Early on, people may have difficulty with language, mixing up words. Later, they may fail to recognize something they should: a favorite restaurant, an article of clothing. They may start to have difficulty performing complex tasks, such as bookkeeping.
“Many times, it’s the co-workers of people with early-onset dementia who notice something is wrong, because most people are taxed with more complex tasks at work than at home,” Linda Johnson said.
“It’s very important to get a diagnosis as soon as possible,” she said, to rule out other things that sometimes cause dementia — vascular problems, for example, some blood clots and tumors, iron deficiency.

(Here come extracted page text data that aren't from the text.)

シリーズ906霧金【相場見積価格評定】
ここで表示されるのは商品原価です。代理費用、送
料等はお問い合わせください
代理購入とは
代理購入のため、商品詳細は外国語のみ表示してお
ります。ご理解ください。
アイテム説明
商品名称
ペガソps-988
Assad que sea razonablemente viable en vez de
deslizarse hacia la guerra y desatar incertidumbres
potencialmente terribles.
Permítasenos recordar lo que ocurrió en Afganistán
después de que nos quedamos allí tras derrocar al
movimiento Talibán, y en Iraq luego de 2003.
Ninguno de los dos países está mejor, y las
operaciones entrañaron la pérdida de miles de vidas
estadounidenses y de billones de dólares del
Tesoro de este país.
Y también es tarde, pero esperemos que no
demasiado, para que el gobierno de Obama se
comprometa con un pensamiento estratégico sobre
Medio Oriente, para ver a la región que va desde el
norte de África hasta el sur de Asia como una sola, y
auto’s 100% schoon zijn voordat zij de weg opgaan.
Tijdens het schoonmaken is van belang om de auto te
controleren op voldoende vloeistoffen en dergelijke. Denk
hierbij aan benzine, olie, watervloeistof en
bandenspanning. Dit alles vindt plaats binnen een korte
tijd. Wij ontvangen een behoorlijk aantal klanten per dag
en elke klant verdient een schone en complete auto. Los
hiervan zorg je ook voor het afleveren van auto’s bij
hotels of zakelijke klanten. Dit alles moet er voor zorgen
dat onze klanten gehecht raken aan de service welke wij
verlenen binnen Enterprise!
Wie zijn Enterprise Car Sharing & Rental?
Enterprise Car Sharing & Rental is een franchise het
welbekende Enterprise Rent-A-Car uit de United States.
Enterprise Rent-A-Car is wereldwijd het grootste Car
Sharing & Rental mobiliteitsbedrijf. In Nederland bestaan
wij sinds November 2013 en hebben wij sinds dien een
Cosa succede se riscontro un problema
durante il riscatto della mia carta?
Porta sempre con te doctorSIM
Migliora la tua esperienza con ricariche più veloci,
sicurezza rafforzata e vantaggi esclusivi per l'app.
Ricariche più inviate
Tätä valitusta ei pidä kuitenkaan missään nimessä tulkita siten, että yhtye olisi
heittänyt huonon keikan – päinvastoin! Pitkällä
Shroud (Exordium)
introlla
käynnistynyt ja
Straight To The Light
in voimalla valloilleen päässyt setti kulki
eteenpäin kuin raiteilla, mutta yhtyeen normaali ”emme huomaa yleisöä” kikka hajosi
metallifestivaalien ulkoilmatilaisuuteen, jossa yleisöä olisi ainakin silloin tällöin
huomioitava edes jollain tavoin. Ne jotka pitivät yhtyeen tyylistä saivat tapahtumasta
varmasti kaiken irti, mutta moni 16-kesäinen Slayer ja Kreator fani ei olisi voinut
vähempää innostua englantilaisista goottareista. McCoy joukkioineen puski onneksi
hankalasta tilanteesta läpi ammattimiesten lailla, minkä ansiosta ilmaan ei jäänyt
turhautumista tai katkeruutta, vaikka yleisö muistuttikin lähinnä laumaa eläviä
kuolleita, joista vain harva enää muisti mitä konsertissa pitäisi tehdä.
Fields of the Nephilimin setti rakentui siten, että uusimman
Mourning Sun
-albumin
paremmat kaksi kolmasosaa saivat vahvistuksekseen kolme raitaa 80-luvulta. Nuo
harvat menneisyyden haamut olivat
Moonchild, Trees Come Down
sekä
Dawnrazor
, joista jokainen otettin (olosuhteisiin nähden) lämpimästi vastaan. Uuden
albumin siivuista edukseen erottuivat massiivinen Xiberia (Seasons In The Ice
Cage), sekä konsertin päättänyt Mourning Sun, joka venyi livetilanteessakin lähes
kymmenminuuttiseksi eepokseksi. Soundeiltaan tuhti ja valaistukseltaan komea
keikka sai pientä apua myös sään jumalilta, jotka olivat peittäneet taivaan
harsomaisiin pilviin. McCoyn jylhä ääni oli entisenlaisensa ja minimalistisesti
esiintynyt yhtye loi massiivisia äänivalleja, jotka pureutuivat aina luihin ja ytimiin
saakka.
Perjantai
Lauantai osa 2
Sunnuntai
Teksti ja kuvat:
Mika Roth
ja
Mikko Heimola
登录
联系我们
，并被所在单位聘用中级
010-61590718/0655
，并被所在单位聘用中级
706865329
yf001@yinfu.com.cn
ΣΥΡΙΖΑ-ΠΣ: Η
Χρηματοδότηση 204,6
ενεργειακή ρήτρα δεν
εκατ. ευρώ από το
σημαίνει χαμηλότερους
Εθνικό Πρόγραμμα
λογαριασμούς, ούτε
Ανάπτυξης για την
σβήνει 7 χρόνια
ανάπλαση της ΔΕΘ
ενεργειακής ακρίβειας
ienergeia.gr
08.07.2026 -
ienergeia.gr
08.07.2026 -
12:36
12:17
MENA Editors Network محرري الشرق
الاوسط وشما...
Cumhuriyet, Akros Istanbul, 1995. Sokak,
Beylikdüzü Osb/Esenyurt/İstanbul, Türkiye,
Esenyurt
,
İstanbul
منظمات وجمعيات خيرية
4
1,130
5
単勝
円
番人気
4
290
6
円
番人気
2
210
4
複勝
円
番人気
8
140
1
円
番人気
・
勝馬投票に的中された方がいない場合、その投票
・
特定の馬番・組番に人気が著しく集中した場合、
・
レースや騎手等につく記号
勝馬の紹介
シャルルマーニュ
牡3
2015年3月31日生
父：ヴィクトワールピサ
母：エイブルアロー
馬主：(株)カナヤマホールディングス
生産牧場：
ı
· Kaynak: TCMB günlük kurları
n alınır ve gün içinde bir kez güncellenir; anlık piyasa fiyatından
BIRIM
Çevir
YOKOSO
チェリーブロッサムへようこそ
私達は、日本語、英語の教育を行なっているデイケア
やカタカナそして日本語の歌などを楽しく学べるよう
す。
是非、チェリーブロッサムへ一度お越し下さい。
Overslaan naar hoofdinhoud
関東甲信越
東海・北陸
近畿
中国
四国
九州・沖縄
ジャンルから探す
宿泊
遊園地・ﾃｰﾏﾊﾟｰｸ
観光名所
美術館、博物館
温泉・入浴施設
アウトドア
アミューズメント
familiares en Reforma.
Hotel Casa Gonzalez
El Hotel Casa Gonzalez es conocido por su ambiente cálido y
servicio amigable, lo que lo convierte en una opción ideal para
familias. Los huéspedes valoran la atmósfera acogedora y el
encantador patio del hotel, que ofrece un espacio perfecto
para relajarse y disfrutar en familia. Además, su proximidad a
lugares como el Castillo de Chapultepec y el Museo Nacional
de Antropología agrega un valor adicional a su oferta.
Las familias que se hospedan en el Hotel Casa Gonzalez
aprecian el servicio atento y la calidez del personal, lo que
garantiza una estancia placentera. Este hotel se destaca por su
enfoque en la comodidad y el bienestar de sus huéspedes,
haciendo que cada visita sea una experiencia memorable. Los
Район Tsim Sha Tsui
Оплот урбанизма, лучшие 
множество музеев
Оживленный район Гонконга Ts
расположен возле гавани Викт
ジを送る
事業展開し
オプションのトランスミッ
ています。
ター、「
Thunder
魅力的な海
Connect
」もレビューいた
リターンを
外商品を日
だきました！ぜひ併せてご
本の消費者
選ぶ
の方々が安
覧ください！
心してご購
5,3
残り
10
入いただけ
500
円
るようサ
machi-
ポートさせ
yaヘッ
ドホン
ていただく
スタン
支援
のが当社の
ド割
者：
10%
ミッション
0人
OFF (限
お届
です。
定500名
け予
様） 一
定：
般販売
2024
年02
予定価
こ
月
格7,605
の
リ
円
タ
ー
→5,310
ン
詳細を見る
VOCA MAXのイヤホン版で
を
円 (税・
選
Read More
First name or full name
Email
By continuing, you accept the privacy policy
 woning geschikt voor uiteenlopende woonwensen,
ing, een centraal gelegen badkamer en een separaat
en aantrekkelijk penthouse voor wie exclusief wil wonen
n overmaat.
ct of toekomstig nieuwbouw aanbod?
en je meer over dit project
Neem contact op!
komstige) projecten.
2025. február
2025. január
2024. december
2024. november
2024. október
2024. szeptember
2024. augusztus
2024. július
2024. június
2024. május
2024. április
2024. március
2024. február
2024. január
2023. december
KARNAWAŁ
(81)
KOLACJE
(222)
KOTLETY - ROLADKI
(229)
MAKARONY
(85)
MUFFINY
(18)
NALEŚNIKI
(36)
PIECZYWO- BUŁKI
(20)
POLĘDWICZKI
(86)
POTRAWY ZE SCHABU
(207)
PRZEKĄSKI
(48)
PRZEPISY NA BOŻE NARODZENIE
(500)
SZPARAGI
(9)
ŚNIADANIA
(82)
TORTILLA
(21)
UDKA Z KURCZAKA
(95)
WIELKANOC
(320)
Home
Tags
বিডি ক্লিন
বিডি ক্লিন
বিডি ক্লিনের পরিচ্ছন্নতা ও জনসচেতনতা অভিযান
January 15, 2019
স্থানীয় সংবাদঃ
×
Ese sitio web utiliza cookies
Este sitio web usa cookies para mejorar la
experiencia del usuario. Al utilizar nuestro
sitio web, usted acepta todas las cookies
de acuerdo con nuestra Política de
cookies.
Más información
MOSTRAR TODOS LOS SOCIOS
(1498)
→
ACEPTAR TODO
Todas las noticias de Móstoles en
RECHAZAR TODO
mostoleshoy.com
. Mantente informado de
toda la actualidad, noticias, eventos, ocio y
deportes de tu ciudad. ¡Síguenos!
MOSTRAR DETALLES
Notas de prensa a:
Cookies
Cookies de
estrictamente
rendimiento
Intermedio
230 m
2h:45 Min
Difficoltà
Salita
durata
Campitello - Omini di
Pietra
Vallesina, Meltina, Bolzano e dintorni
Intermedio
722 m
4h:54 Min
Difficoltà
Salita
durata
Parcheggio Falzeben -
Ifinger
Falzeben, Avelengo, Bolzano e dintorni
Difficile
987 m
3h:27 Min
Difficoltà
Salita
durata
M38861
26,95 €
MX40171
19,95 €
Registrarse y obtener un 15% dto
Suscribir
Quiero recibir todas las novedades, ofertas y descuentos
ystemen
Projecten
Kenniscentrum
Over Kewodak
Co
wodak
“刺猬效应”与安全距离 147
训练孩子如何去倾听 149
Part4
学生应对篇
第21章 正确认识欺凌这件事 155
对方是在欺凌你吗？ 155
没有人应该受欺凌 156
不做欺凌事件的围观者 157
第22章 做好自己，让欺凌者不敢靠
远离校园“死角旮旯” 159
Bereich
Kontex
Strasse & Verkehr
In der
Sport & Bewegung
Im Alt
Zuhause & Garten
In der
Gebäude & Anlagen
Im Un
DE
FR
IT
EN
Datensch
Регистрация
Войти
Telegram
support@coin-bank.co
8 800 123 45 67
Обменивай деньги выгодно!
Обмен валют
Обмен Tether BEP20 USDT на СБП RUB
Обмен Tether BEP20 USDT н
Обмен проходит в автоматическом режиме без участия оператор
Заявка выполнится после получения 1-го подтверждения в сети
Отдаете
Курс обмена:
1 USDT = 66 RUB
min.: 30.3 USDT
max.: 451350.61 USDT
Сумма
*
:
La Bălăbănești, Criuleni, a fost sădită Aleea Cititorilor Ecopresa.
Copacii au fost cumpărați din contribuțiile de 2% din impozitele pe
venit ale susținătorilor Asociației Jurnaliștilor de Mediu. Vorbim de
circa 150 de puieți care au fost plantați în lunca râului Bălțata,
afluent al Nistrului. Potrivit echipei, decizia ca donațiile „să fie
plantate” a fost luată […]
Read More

Starting medications, which can slow memory loss and other symptoms, ”EARLY is key”, Linda Johnson said.
“It can slow down the progression for years, in certain individuals, though there is no cure,” Johnson said,
But then, there’s the maxim Johnson heard from a trainer: “If you’ve seen one Alzheimer’s case, you’ve seen one Alzheimer’s case.”
She knows a person who lived with Alzheimer’s for 25 years, another who had only 18 months. 10 years seems to be average.
About 50% of early-onset dementia cases are linked to the mutation of certain genes, which means people can have a hereditary disposition to the disease. The other 50% of cases are similar to later-onset Alzheimer’s, and it’s not clear why they begin earlier in life.